PdfPig
PdfPig copied to clipboard
Extract fonts from PDFs
Hi,
First of all thank you for this library. It's great. I have a few PDFs whose fonts are incorrectly encoded. So I am writing an app to extract text from them. For that, I need to be able to get the fonts out of them (they are TTF). Is there any way currently for doing that?
I'm not sure to understand your question. You want to extract some text from a pdf. But, the font were wrongly encoded?
Well, you can remove the embedded part of the font (/FontDescriptor
), so when a parser is extracting the font info it would be obligated to either look the font in the system or replace the font with a default one. That would allow you to extract the text.

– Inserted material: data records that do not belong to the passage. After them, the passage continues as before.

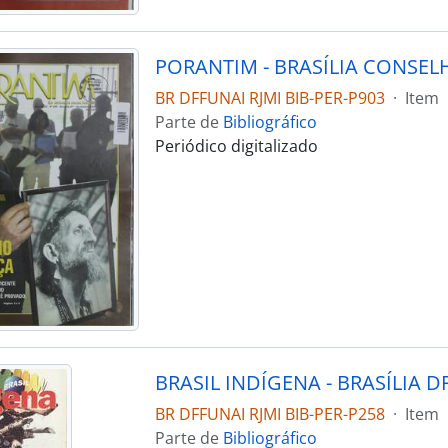
BR DFFUNAI RJMI BIB-PER-P903
·
Item
Parte de
Bibliográfico
Periódico digitalizado
BR DFFUNAI RJMI BIB-PER-P258
·
Item
Parte de
Bibliográfico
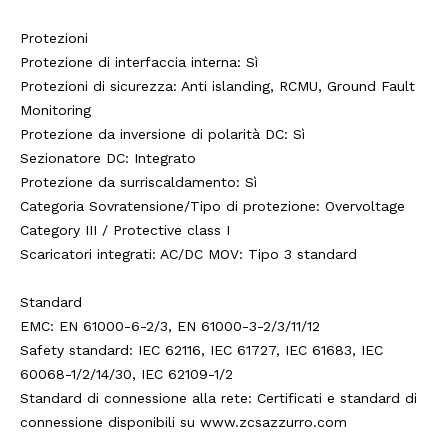
Protezioni
Protezione di interfaccia interna: Sì
Protezioni di sicurezza: Anti islanding, RCMU, Ground Fault
Monitoring
Protezione da inversione di polarità DC: Sì
Sezionatore DC: Integrato
Protezione da surriscaldamento: Sì
Categoria Sovratensione/Tipo di protezione: Overvoltage
Category III / Protective class I
Scaricatori integrati: AC/DC MOV: Tipo 3 standard
Standard
EMC: EN 61000-6-2/3, EN 61000-3-2/3/11/12
Safety standard: IEC 62116, IEC 61727, IEC 61683, IEC
60068-1/2/14/30, IEC 62109-1/2
Standard di connessione alla rete: Certificati e standard di
connessione disponibili su www.zcsazzurro.com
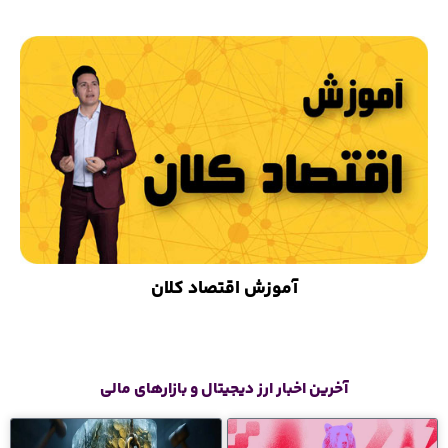
آموزش اقتصاد کلان
آخرین اخبار ارز دیجیتال و بازارهای مالی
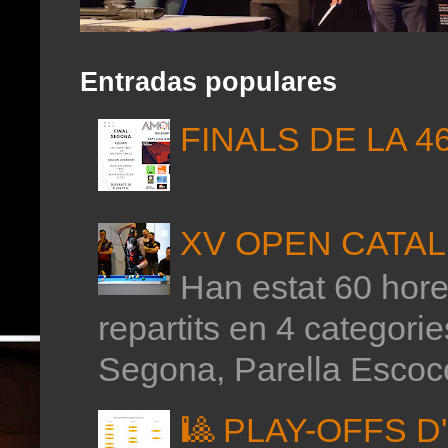
Entradas populares
FINALS DE LA 4
XV OPEN CATAL
Han estat 60 hores
repartits en 4 categor
Segona, Parella Escoce
🎱 PLAY-OFFS 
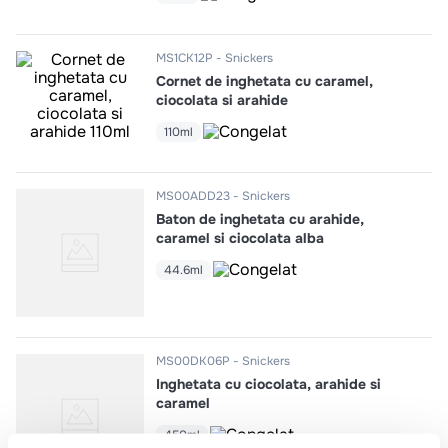
10
.
pizza
MS1CK12P
Snickers
Cornet de inghetata cu caramel,
ciocolata si arahide
110ml
MS00ADD23
Snickers
Baton de inghetata cu arahide,
caramel si ciocolata alba
44.6ml
MS00DK06P
Snickers
Inghetata cu ciocolata, arahide si
caramel
450ml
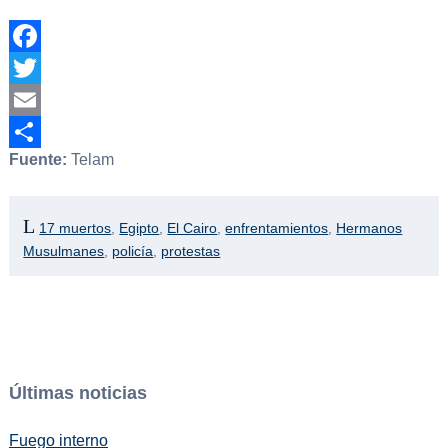
Facebook
Twitter
Email
Fuente:
Telam
Compartir
17 muertos
,
Egipto
,
El Cairo
,
enfrentamientos
,
Hermanos
Musulmanes
,
policía
,
protestas
Últimas noticias
Fuego interno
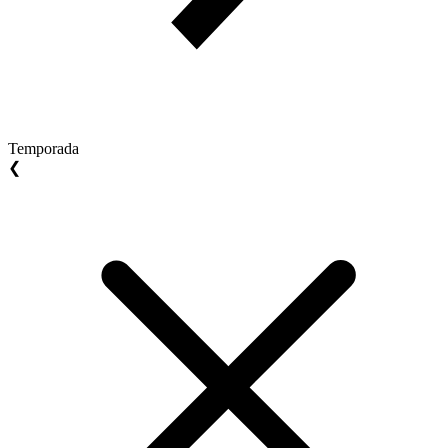
Temporada
❮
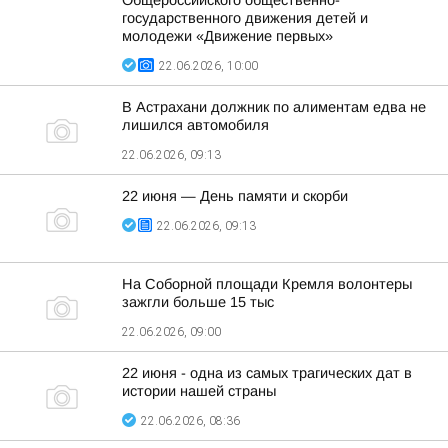
Общероссийского общественно-
государственного движения детей и
молодежи «Движение первых»
22.06.2026, 10:00
В Астрахани должник по алиментам едва не
лишился автомобиля
22.06.2026, 09:13
22 июня — День памяти и скорби
22.06.2026, 09:13
На Соборной площади Кремля волонтеры
зажгли больше 15 тыс
22.06.2026, 09:00
22 июня - одна из самых трагических дат в
истории нашей страны
22.06.2026, 08:36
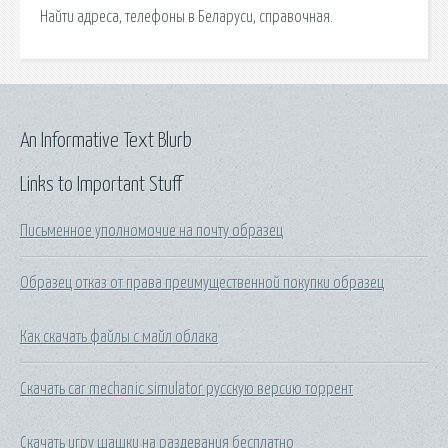
Найти адреса, телефоны в Беларуси, справочная.
An Informative Text Blurb
Links to Important Stuff
Письменное уполномочие на почту образец
Образец отказ от права преимущественной покупки образец
Как скачать файлы с майл облака
Скачать car mechanic simulator русскую версию торрент
Скачать игру шашки на раздевания бесплатно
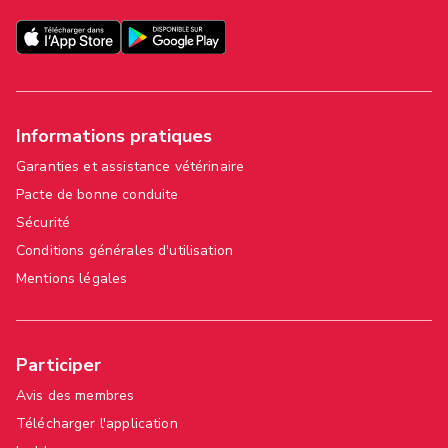
Informations pratiques
Garanties et assistance vétérinaire
Pacte de bonne conduite
Sécurité
Conditions générales d'utilisation
Mentions légales
Participer
Avis des membres
Télécharger l'application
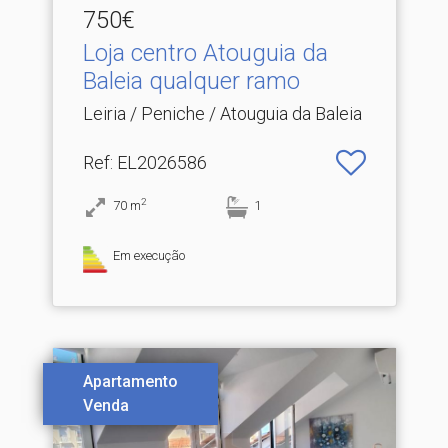
750€
Loja centro Atouguia da
Baleia qualquer ramo
Leiria / Peniche / Atouguia da Baleia
Ref
: EL2026586
2
70
m
1
Em execução
Apartamento
Venda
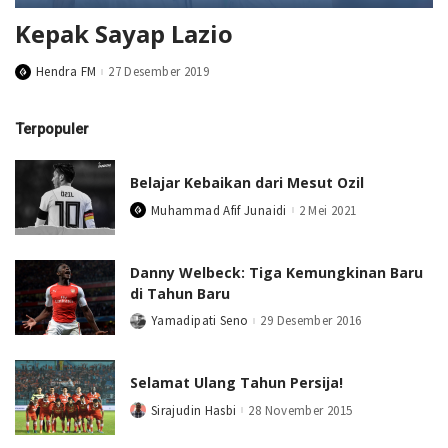
Kepak Sayap Lazio
Hendra FM
27 Desember 2019
Posted
by
Terpopuler
Belajar Kebaikan dari Mesut Ozil
Muhammad Afif Junaidi
2 Mei 2021
Posted
by
Danny Welbeck: Tiga Kemungkinan Baru
di Tahun Baru
Yamadipati Seno
29 Desember 2016
Posted
by
Selamat Ulang Tahun Persija!
Sirajudin Hasbi
28 November 2015
Posted
by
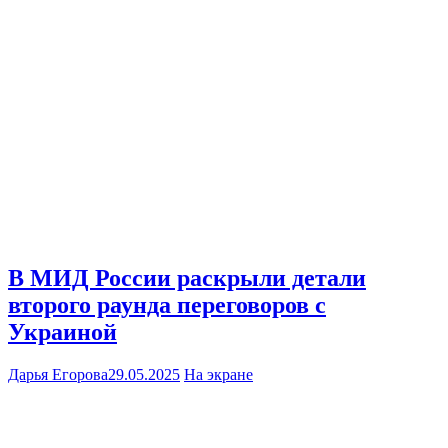
В МИД России раскрыли детали
второго раунда переговоров с
Украиной
Дарья Егорова
29.05.2025
На экране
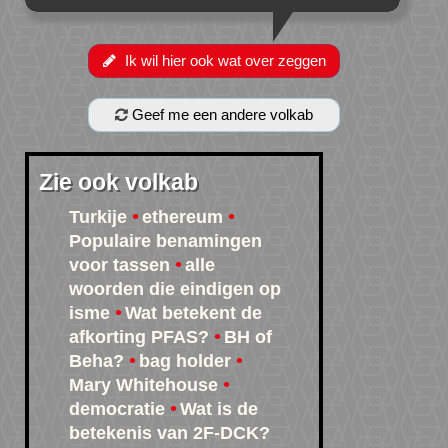
Ik wil hier ook wat over zeggen
Geef me een andere volkab
Zie ook volkab
Turkije
ethereum
Populaire benamingen
voor tassen
alle
woorden die eindigen op
isme
Wat betekent de
afkorting PFAS?
BH of
Beha?
bag holder
Mary Whitehouse
democratie
Wat is de
betekenis van 2F-DCK?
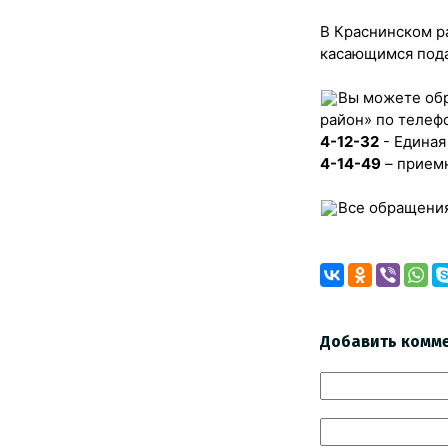
В Краснинском р
касающимся пода
Вы можете обр
район» по телеф
4-12-32
- Единая
4-14-49
– приемн
Все обращения
Добавить комм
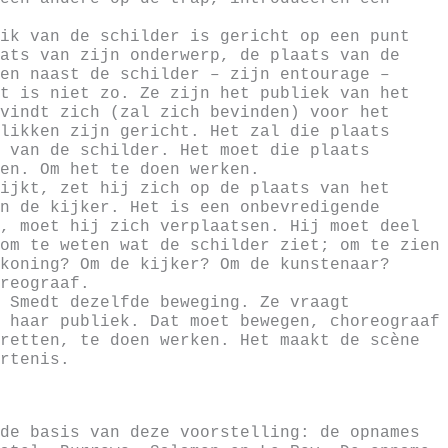
ik van de schilder is gericht op een punt
ats van zijn onderwerp, de plaats van de
en naast de schilder – zijn entourage –
t is niet zo. Ze zijn het publiek van het
vindt zich (zal zich bevinden) voor het
likken zijn gericht. Het zal die plaats
 van de schilder. Het moet die plaats
en. Om het te doen werken.
ijkt, zet hij zich op de plaats van het
n de kijker. Het is een onbevredigende
, moet hij zich verplaatsen. Hij moet deel
om te weten wat de schilder ziet; om te zien
koning? Om de kijker? Om de kunstenaar?
reograaf.
 Smedt dezelfde beweging. Ze vraagt
 haar publiek. Dat moet bewegen, choreograaf
retten, te doen werken. Het maakt de scène
rtenis.
de basis van deze voorstelling: de opnames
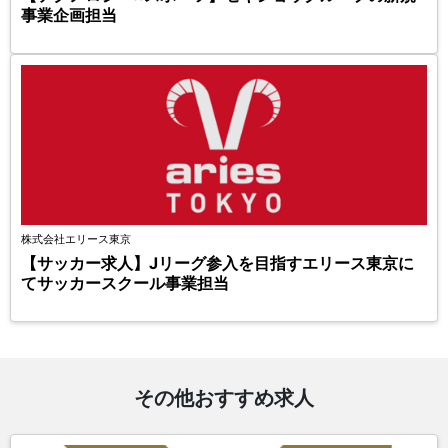
事業企画担当
株式会社エリース東京
【サッカー求人】Jリーグ参入を目指すエリース東京に
てサッカースクール事業担当
その他おすすめ求人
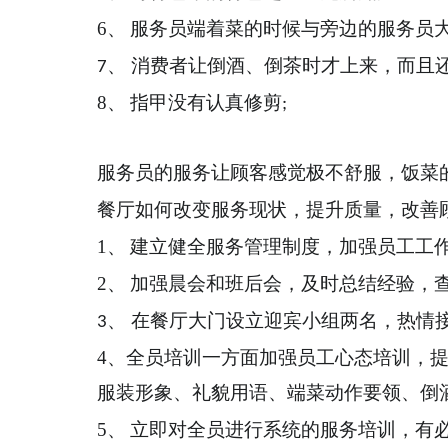
6
、 服务员端着菜的时候与旁边的服务员
、 消费者让倒酒、倒茶时才上来，而且
7
8
、 指甲没有认真修剪
;
服务员的服务让顾客感觉极不舒服，饭菜
餐厅如何改变服务现状，提升质量，改善
1
、 建立健全服务管理制度，加强员工工
2
、 加强晨会和班后会，及时总结经验，
、 在餐厅大门设立迎宾小组两名，热情
3
4
、
全员培训一方面加强员工心态培训，
服装形象、礼貌用语、端菜动作要领、倒
5
、 立即对全员进行系统的服务培训，有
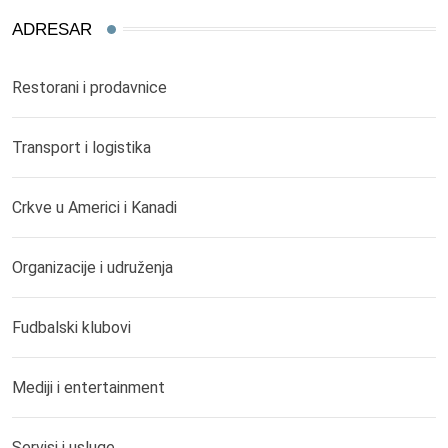
ADRESAR
Restorani i prodavnice
Transport i logistika
Crkve u Americi i Kanadi
Organizacije i udruženja
Fudbalski klubovi
Mediji i entertainment
Servisi i usluge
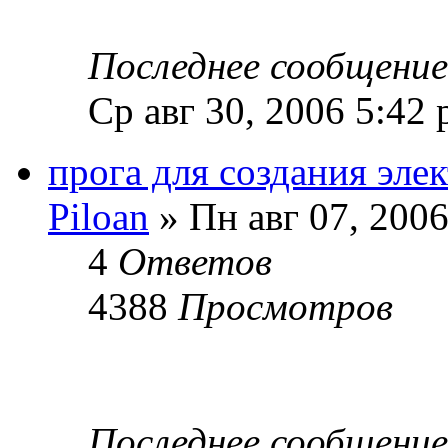
Последнее сообщени
Ср авг 30, 2006 5:42
прога для создания эл
Piloan
» Пн авг 07, 200
4
Ответов
4388
Просмотров
Последнее сообщени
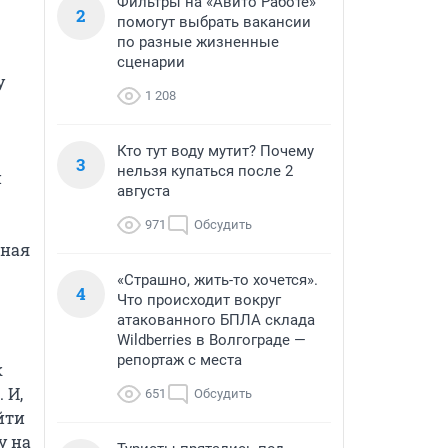
Фильтры на «Авито Работе»
2
помогут выбрать вакансии
по разные жизненные
сценарии
 
1 208
Кто тут воду мутит? Почему
3
нельзя купаться после 2
 
августа
971
Обсудить
ная 
«Страшно, жить-то хочется».
4
Что происходит вокруг
атакованного БПЛА склада
Wildberries в Волгограде —
репортаж с места
 
И, 
651
Обсудить
ти 
 на 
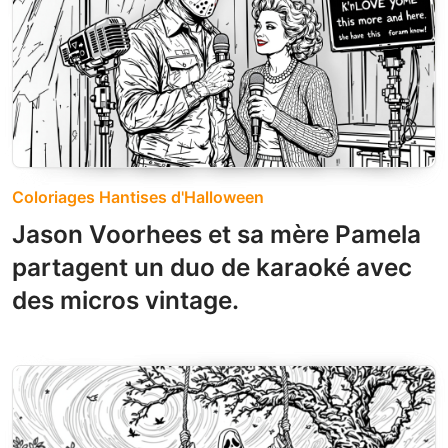
Coloriages Hantises d'Halloween
Jason Voorhees et sa mère Pamela
partagent un duo de karaoké avec
des micros vintage.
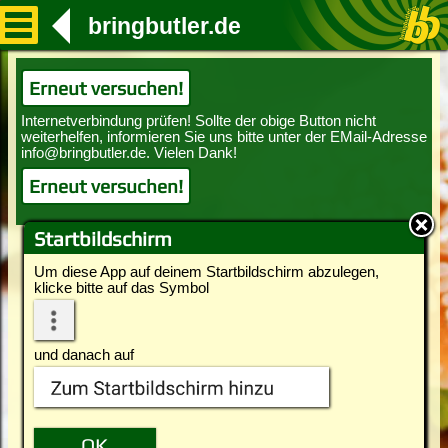
bringbutler.de
Erneut versuchen!
Erneut versuchen!
Startbildschirm
Um diese App auf deinem Startbildschirm abzulegen,
klicke bitte auf das Symbol
und danach auf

But, I don't think our API would allow you to do any of this things.
Example PDF: book__66.pdf
This is what happens when you copy the text:
This is how the font is mapped:
This is how it's supposed to be mapped:
My first solution was to create a map for each character. It mostly worked. BUT! The problem is he encoding of each font is randomized, it changes depending on the PDF file. So I have to create a map for each font in every PDF file!
I am trying to extract all of the fonts from the PDF file and use find the right encoding based on the shape of the glyph (I have already done this). Is there a better way of solving this?
Here is a map for the example font cndklb+naliregular.zip
Same font, used in two PDF files with two different encodings!
I don't know what encoding the program is seeing, but if the font is embedded. You can see different glyph mapped to different character code.
Character code is not the same as a char. For example, let say the font have the glyph for the letter S
. When a font is embedded, the font writter may give the letter S
an id (character code) which may or not be the same value as his ascii (byte) representation.
That's why you may be seeing that the Character Code 20 being mapped to the letter M
in one pdf, and in another one being mapped to A
I would have to inspect the file closely too see if that's what is happening.
Please do, I'd appreciate it if there is a more straightforward method for solving it
Yeah, the font is embedded. I thought the library was able to extract the text, but I was wrong:
Maybe @EliotJones can shed some light in here
Here is something strange:
I have come across this font: CNDKMD+NaliRegular+2.zip
That have different encoding based on what library/app you use!
For example, for this glyph https://fontdrop.info/ and GlyphTypeface.CharacterMap show U+F0F9 while FontForge and PdfPg show U+02D8!
Do you have any idea what might be going on? How can I get consistent result?
This is the code I am using to get all of the glyphs of a font:
var uri = "...";
var families = System.Windows.Media.Fonts.GetFontFamilies(uri);
foreach (var family in families)
{
foreach (var typeface in family.GetTypefaces())
{
typeface.TryGetGlyphTypeface(out var glyph);
var characterMap = glyph.CharacterToGlyphMap;
foreach (KeyValuePair<int, ushort> kvp in characterMap)
{
var sourceChar = char.ConvertFromUtf32(kvp.Key);
}
}
}
Hi, I found out some of the problems (the comments I have hidden) were caused by mutool which I was using to extract the font.
My only problem now is extracting the fonts programmatically. If PdfPig can give me a stream for each font, that'd be great
Hi @encrypt0r I will try to take a look into exposing the font files when I get back to PdfPig.
Most of the font classes for dealing with PDF fonts are still internal in PdfPig unfortunately because I don't want to define the public API fully yet while I still need to make large internal changes.
You can access the loaded fonts for a file as follows:
using (var document = PdfDocument.Open(GetFilename(), ParsingOptions.LenientParsingOff))
{
var page = document.GetPage(1);
var cachingProvider =
typeof(PdfDocument).GetField("cachingProviders", BindingFlags.NonPublic | BindingFlags.Instance)
.GetValue(document);
var resourceStore = cachingProvider.GetType().GetProperty("ResourceContainer")
.GetGetMethod().Invoke(cachingProvider, null);
var fontsDictionary = resourceStore.GetType()
.GetField("loadedFonts", BindingFlags.NonPublic | BindingFlags.Instance)
.GetValue(resourceStore);
Assert.Equal(PageSize.Letter, page.Size);
}
But the types of the values in the font dictionary are also internal, but you might be able to get some data you need through reflection.